In this lecture, we discuss the ways harms and technical systems can interact, using language coding systems as an example.
This material is by Eddie Kohler, Eliza Wells, and William Cochran.
Harm
- Harm: damage, injury
- A central concept in many ethical systems, including “classical” liberalism
- “People should be free to act however they wish unless their actions cause harm to somebody else”

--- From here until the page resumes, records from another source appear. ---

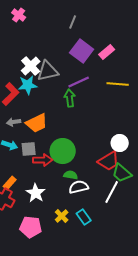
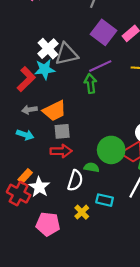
gray square: (29, 149) -> (62, 131), moved
green circle: (63, 151) -> (111, 150), moved
white semicircle: (79, 187) -> (75, 180), moved, turned 120
white star: (36, 193) -> (39, 187), moved
cyan rectangle: (84, 217) -> (105, 200), moved, turned -42

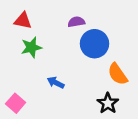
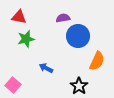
orange semicircle: (118, 74) -> (97, 61), turned -120
black star: (108, 103) -> (79, 86), moved

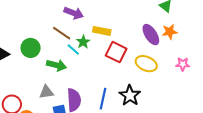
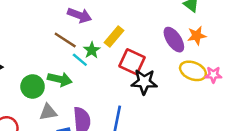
yellow rectangle: (102, 31) -> (114, 36), turned -60
green circle: (31, 48) -> (33, 86), moved
yellow ellipse: (146, 64) -> (193, 71), moved
black star: (130, 95) -> (144, 82), moved, turned -30

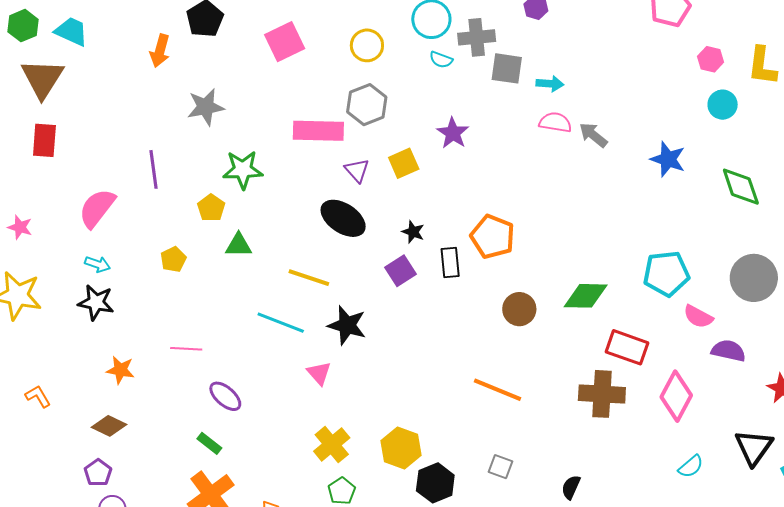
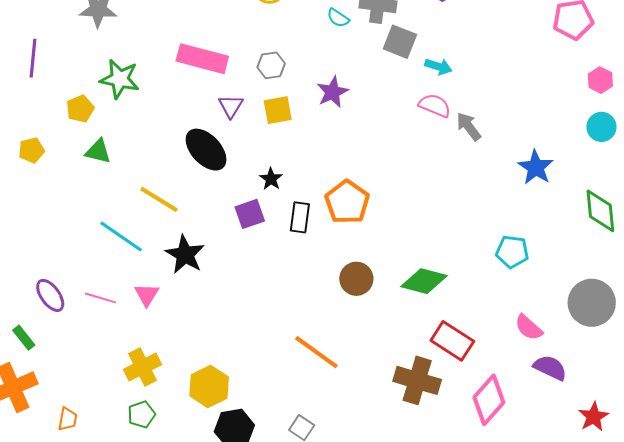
gray hexagon: (367, 105) -> (271, 65), moved, size x0.7
cyan pentagon: (666, 274) -> (512, 252), moved, size x0.7
pink line: (186, 349) -> (101, 298), moved

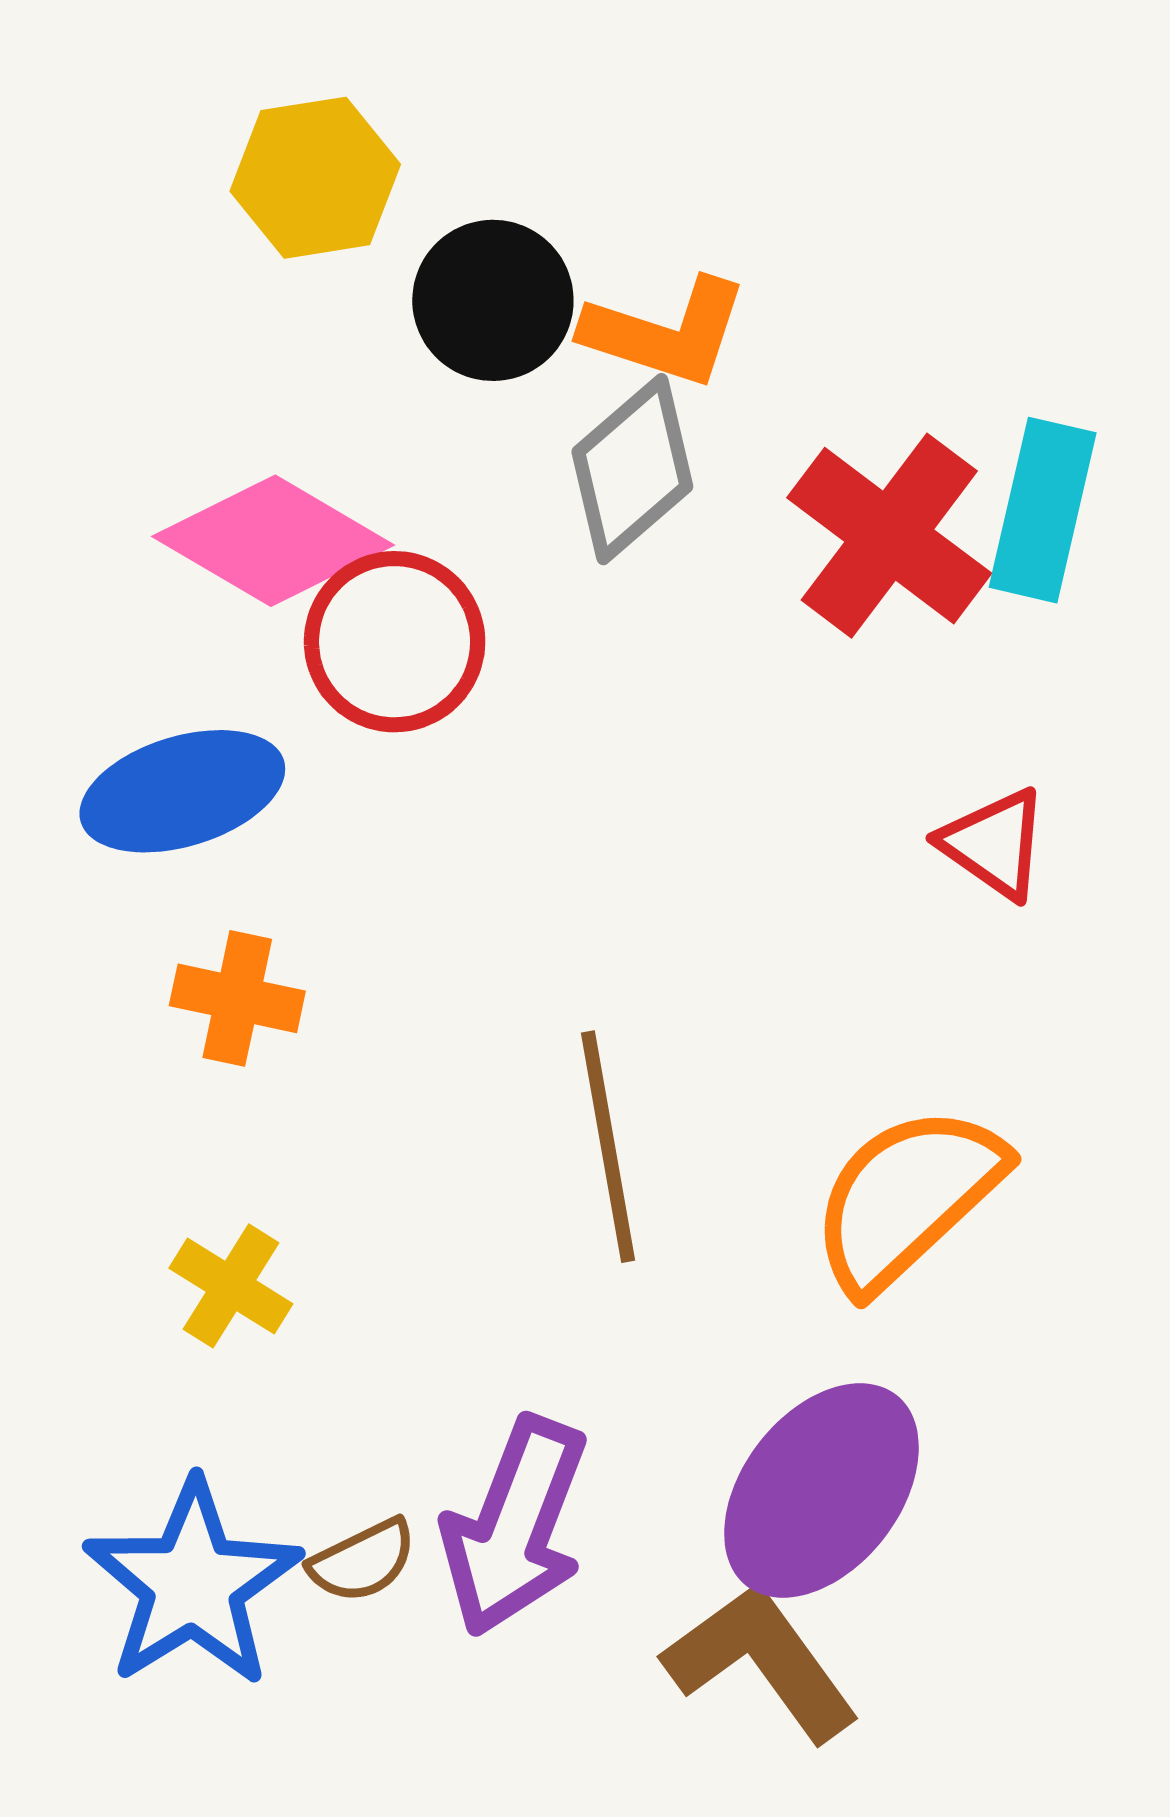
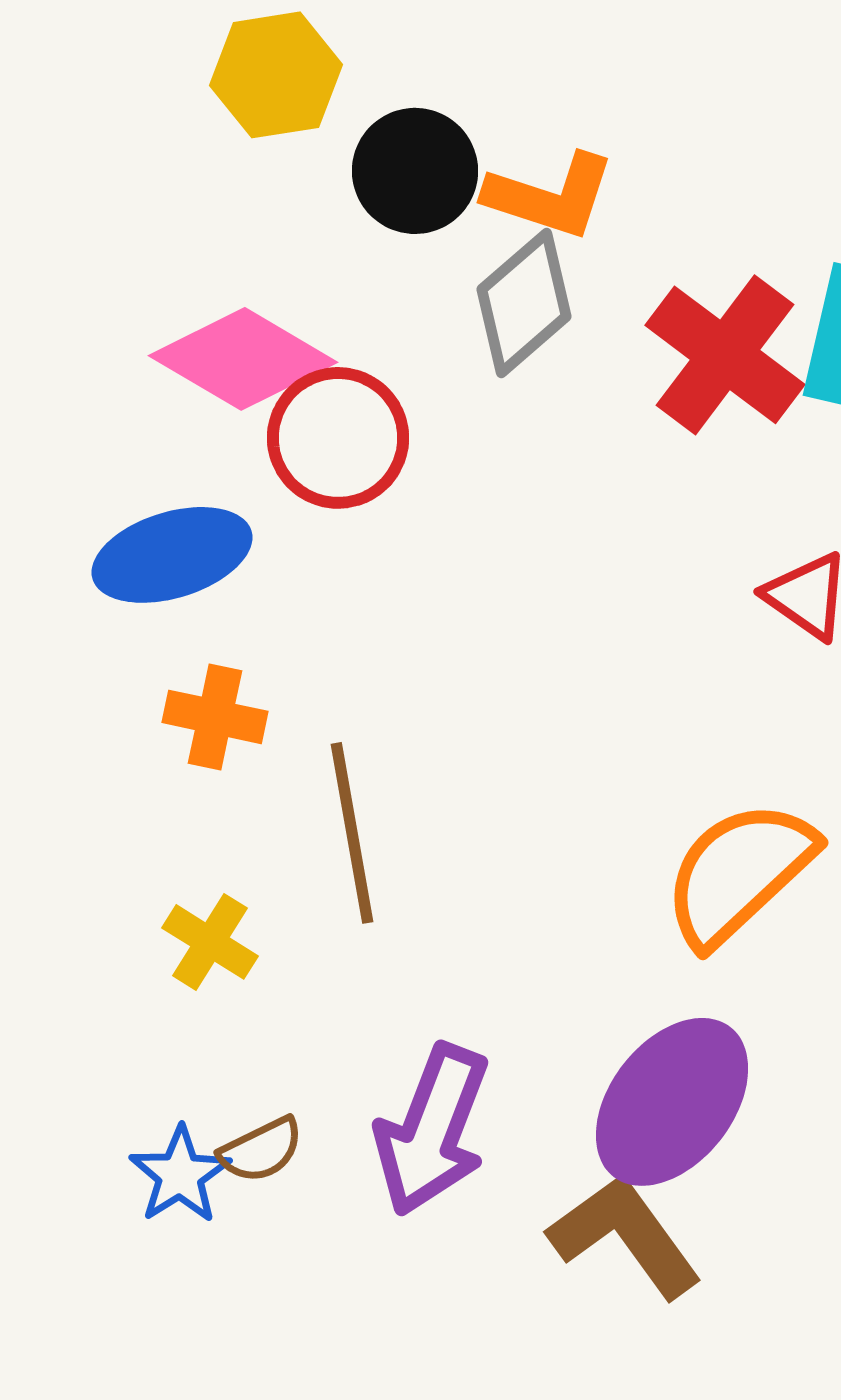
brown line: (608, 1147) -> (352, 833), moved
brown semicircle: (363, 1561) -> (261, 1150), moved
blue star: (193, 1584) -> (180, 1175), size x0.6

- But what counts as harm?
- And who count as people?
- Useful to name harms apart from a specific value system
- Naming a harm does not imply intent
- Evaluating and weighing harms and benefits comes later
Kinds of harm
- Physical
- Emotional
- Political
- Economic
- Allocative
- When resources or opportunities are withheld from an individual or group
- Representational
- When an identity is denied, denigrated, or subordinated
Reasonable accommodation and undue burden
- New functionality often opens new opportunity for harm
- Focusing only on benefit is irresponsible
- Focusing only on harm can cause paralysis
- Need a framework for weighing harms
- Reasonable accommodation
- Reduce harm when doing so is “reasonable”
- Meaning it does not cause “undue burden” on provider
- Technical advances can reduce burdens and make accommodations more reasonable!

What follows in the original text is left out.